General Motors said its vehicle sales in the United States fell 12 percent in 2020, but increased 5 percent in the fourth quarter from the same period a year earlier, a hopeful sign for the auto industry at the end of a difficult year.
The automaker reported solid performances from its Chevrolet, GMC, and Cadillac brands in the final three months of the year. They offset a 10 percent drop in sales of Buick vehicles.
Overall, G.M. sold 2.5 million cars and light trucks in 2020, down from nearly 2.9 million a year earlier.
Auto sales fell sharply last spring as consumers stayed away from dealerships because of the coronavirus pandemic. G.M. and other automakers were forced to halt production for most of the second quarter when government officials forced many businesses to shut down to stop the spread of the virus.

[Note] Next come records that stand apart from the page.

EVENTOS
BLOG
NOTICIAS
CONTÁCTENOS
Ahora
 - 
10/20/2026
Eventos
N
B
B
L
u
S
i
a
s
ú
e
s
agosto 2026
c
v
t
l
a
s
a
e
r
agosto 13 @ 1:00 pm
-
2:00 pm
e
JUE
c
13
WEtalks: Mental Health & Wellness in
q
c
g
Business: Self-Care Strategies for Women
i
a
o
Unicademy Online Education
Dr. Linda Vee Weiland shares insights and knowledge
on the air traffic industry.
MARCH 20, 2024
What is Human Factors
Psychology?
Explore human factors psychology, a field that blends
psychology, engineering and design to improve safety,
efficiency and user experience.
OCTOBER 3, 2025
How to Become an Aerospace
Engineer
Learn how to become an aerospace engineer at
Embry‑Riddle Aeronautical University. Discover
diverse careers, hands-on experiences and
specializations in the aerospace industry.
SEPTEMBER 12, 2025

But sales rebounded once factories restarted in part because of pent-up demand for cars and trucks. Some Americans bought cars in order to avoid mass transit and shared rides. It helped that people had more disposable income because they were spending less on travel, dining, and entertainment.

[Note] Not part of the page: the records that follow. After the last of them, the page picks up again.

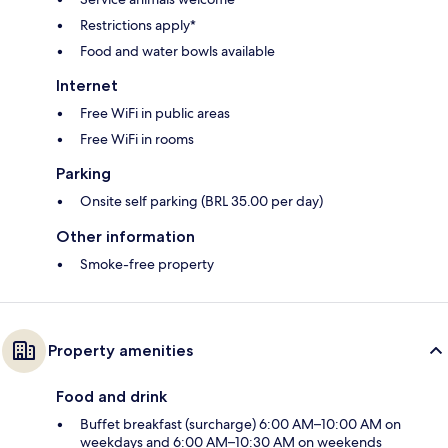
Restrictions apply*
Food and water bowls available
Internet
Free WiFi in public areas
Free WiFi in rooms
Parking
Onsite self parking (BRL 35.00 per day)
Other information
Smoke-free property
Property amenities
Food and drink
Buffet breakfast (surcharge) 6:00 AM–10:00 AM on
weekdays and 6:00 AM–10:30 AM on weekends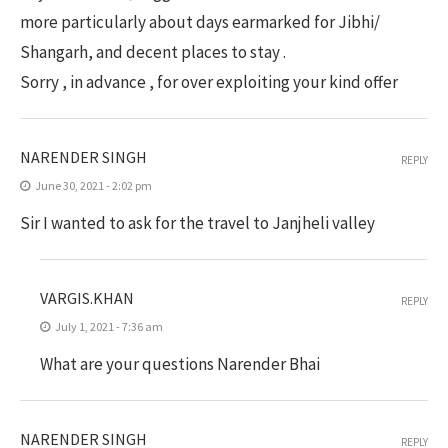
more particularly about days earmarked for Jibhi/
Shangarh, and decent places to stay .
Sorry , in advance , for over exploiting your kind offer
NARENDER SINGH
REPLY
June 30, 2021 - 2:02 pm
Sir I wanted to ask for the travel to Janjheli valley
VARGIS.KHAN
REPLY
July 1, 2021 - 7:36 am
What are your questions Narender Bhai
NARENDER SINGH
REPLY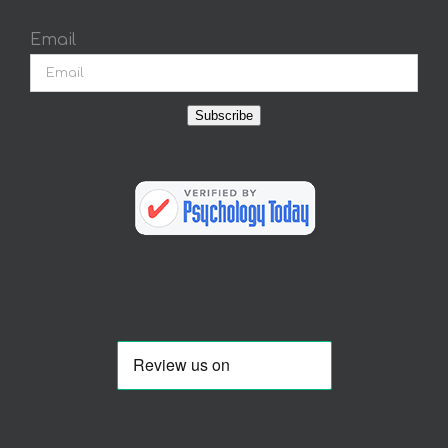
Email
Subscribe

G.M. said its strong sales momentum continued through the end of the year. The company sold 771,323 cars and light trucks in the final three months of last year in what it described as its strongest fourth quarter since 2007.

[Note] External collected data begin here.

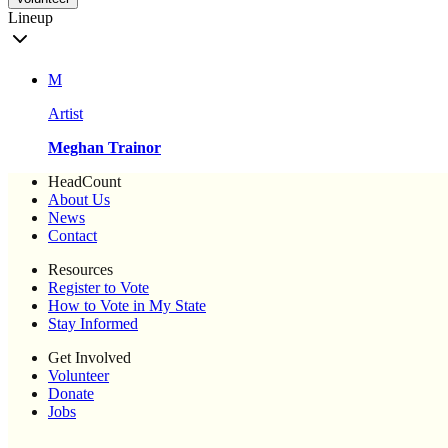
Lineup
M
Artist
Meghan Trainor
HeadCount
About Us
News
Contact
Resources
Register to Vote
How to Vote in My State
Stay Informed
Get Involved
Volunteer
Donate
Jobs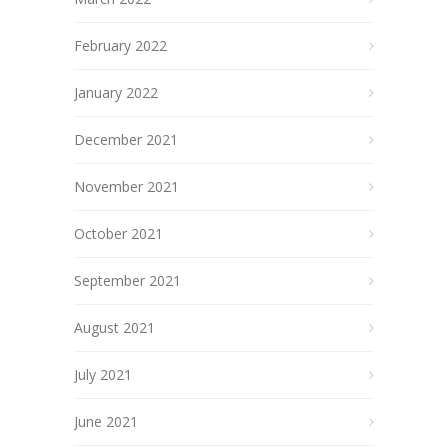
February 2022
January 2022
December 2021
November 2021
October 2021
September 2021
August 2021
July 2021
June 2021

“We look forward to an inflection point for the U.S. economy in spring,” G.M.’s chief economist, Elaine Buckberg, said in a statement. “Widening vaccination rates and warmer weather should enable consumers and businesses to return to a more normal range of activities, lifting the job market, consumer sentiment, and auto demand.”
Most other automakers are expected to report 2020 sales totals later on Tuesday.
Also on Tuesday, Toyota Motor said it sold 2.1 million cars and light trucks in the United States last year, 11 percent less than in 2019. In December, however, its sales jumped more than 20 percent, lifted by strong demand for sport-utility vehicles and pickup trucks.